3. Kolajen Succinylation

  1. Buz soğukluğunda steril su ile mi, 0.5 mg / lik bir konsantrasyon yerli asitlendirildi (pH 2-3), kolajen çözeltisi, diğer 100 mg seyreltilir ve jelleşmesini önlemek için buz üzerinde çözüm tutmak.
  2. 1 N NaOH ile birkaç damla 9-10 kolajen çözeltisinin pH değeri ayarlamak ve 30 dakika boyunca oda sıcaklığında karıştırıldı. Kollajen bulanık olma çözüm neden çöktürmek gerekir.
  3. Suc 40 mg çözülür(kolajen çözeltisinin hacmi inci 20/01) 10 ml aseton içinde cinic anhidrid (kolajen mg'ı başına 0.4 mg) eklenir. Yavaş yavaş (yaklaşık 0.5 mi artışlarla) sürekli pH değerine karıştırılarak kolajen çözeltisi bu karışıma ekleyin. PH 9.0 yaklaşırken 1 N NaOH, 1 veya 2 damla eklenerek pH 9.0'ın üzerinde muhafaza edin.
  4. Aseton içinde süksinik anhidrit katan 120 dakika boyunca oda sıcaklığında karıştırmaya devam edin. Süksinillenmiş kollajen erir olarak açık hale çözüm gözlemleyin. Periyodik olarak 9.0 üstünde kalmasını sağlamak için pH değeri kontrol edin.
  5. 1 N HCI 20 ul artışlarla 4.0 çözeltinin pH ayarlayın. Süksinillenmiş kollajen çökeltiler gibi yine bulutlu çözüm gözlemleyin.
  6. Succinylation sonra santrifüj 25 dakika boyunca 3000 x g'de çözüm süksinillenmiş kollajen pelet. Aspire ve reaksiyona girmemiş süksinik anhidrit ile asidifiye süpernatant atın.
  7. Succinylated kolajen çözülürsteril PBS, 25 ml, 60 mikron hücre süzgecinden çözeltisi tekrar pipetle ml / yaklaşık 3 mg'lık bir konsantrasyonunu vermek ve filtre bölgesi. 1 N NaOH ile 20 ul artışlarını kullanarak 7.3-7.4 çözeltinin pH ayarlayın.
  8. Ticari bir kollajen sıçan ELISA kiti ya da hidroksiprolin tahlil kiti kullanılarak çözeltinin konsantrasyonunu değerlendirin. 3 mg / steril PBS ile ml çözeltisi ile seyreltilir.
  9. Dikkatli bir şekilde şişenin altındaki kloroform 3 ml katman, bir vidalı başlık ile cam bir şişe aktararak süksinillenmiş kolajen çözeltisi sterilize, şişe, 4 ° C, O / N ayarlayın ve daha sonra aseptik olarak kaldırıp saklamak için izin süksinillenmiş kollajen olan üst kat.
  10. 1 ay içinde kullanım için 4 ° C'da, çözelti saklayın.

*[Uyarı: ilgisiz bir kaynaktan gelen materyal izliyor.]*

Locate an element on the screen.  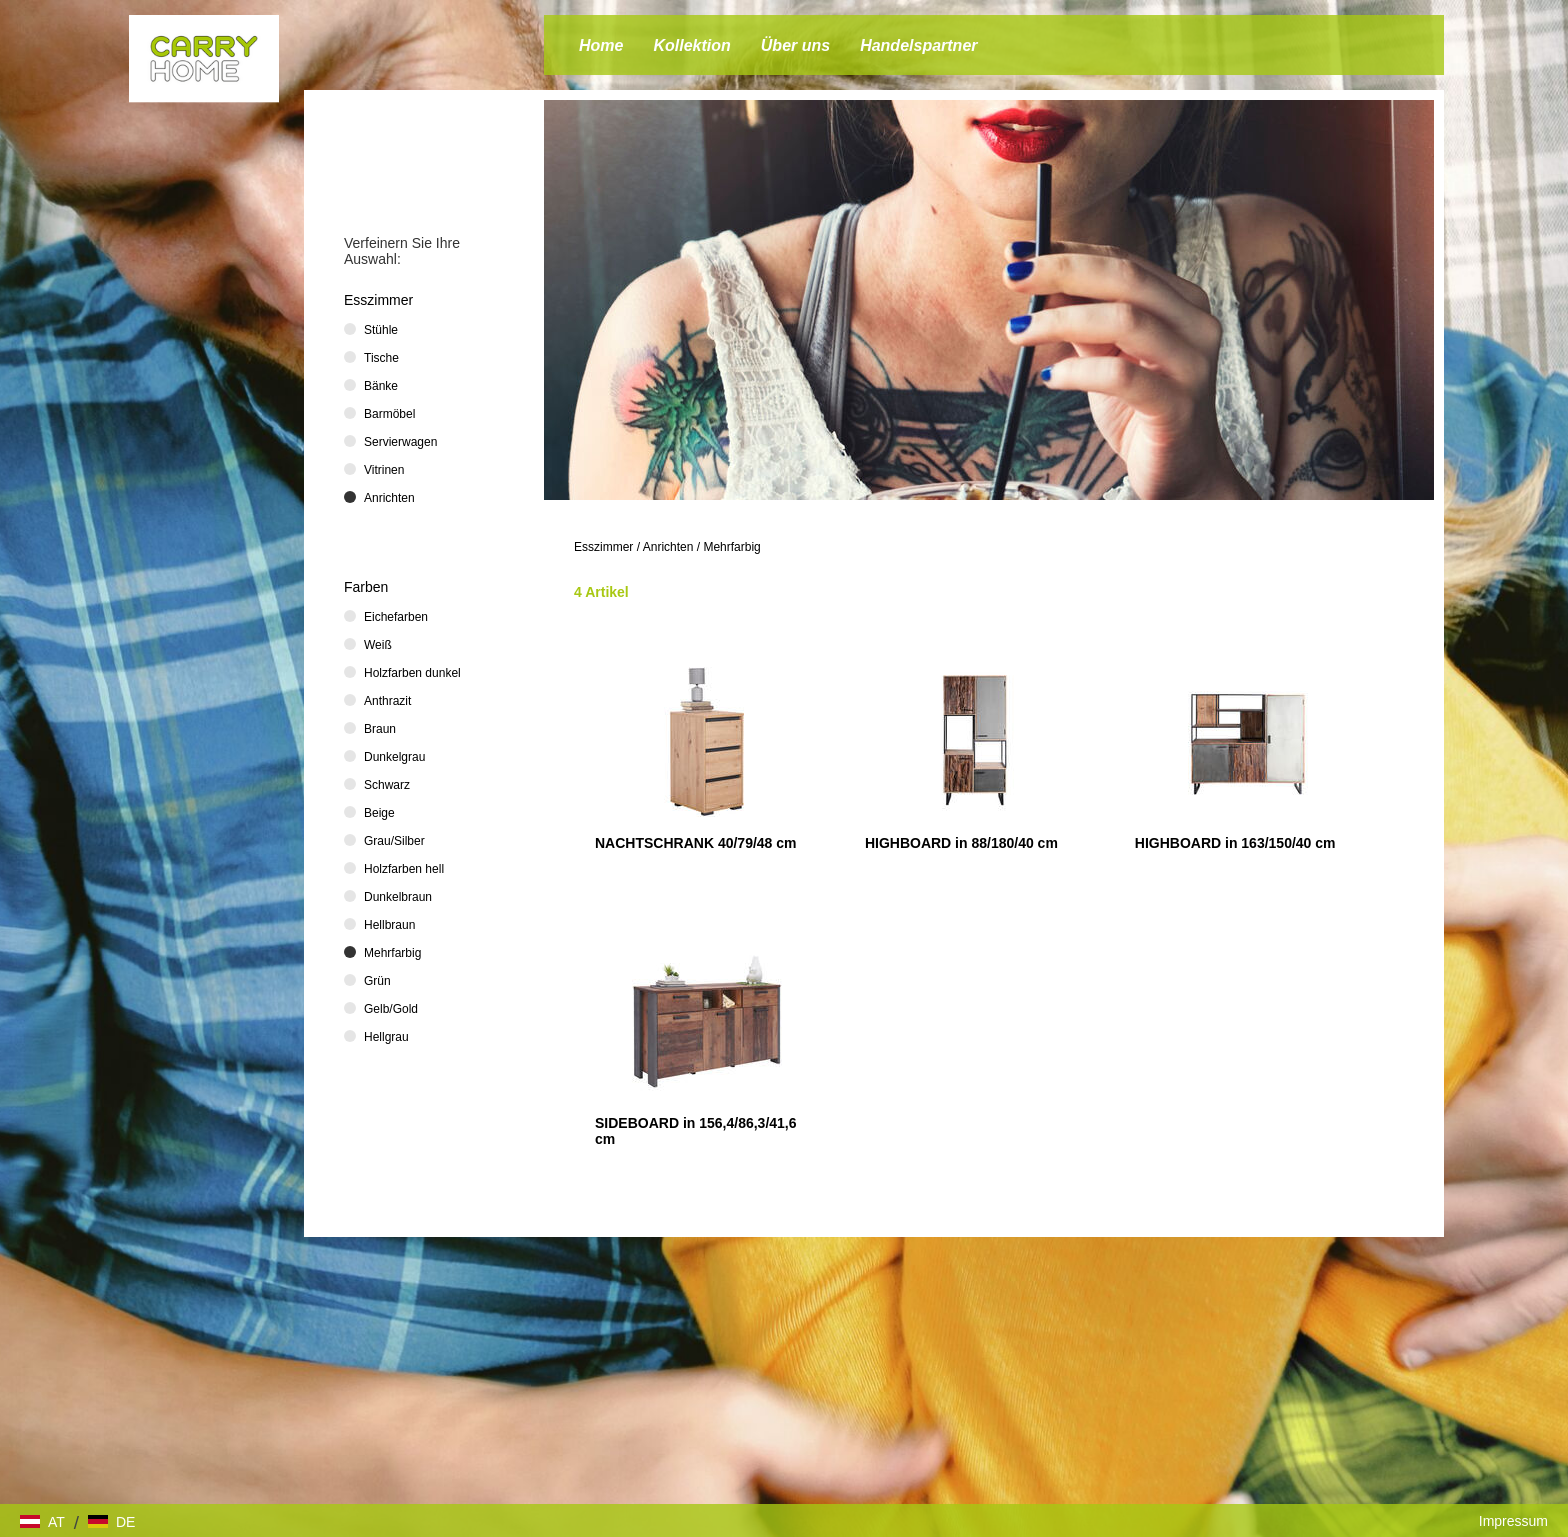 Esszimmer is located at coordinates (603, 547).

Kollajen Değişiklikler 4. Doğrulama

  1. Doğal olarak metile edilmiş ve süksinillenmiş kollajen çözeltilerin her birinden 1 mi örnekleri hazırlayın ve konsantre seyreltinHidrojen iyonu titrasyon için steril saf su ile 0,1 mg / ml arasında entration. Bundan başka, en azından 4 saat için her 10 kDa kesme membraneusing 3 çözeltisi değişiklikler ile suya karşı diyaliz ile tampon, en az 1000 kat seyreltilir.
  2. NaOH ve HCl az miktarda 7.3 çözeltilerin pH ayarlayın. Doğal olarak metile edilmiş ve süksinillenmiş kolajen çözeltileri için titrasyon eğrilerini oluşturmak için Tanford 16 tarafından tarif edildiği gibi rasgele bir referans olarak pH 7.3 kullanarak, örneğin her biri hidrojen iyon titrasyonu yapın.
  3. Asit hacminin ilişkili H +, molekül başına elektron sayısına karşı eklenirler pH değişimine çizilir. Yüksek pH "Amino" sınıfı, nötr noktasına doğru süksinillenmiş kolajen bir kayma (amin gruplarının kaybı) göstermelidir ve düşük pH "karboksil" sınıfı için metile kollajen sola doğru bir kayma (karboksil gruplarının kaybı göstermelidir ) ve süksinillenmiş kollajen bir sağa kayışı (karboksil grubunda bir kazançs), doğal kolajen ile karşılaştırıldığında.
  4. Standart protokoller 17,18 takiben, 2,4,6-trinitrobenzen sülfonik asit (TNBA) kolorimetrik yöntem kullanılarak succinylation ile ikame nativ kollajen amino gruplarının% belirleyerek succinylation reaksiyonunun etkinliğini değerlendirmek.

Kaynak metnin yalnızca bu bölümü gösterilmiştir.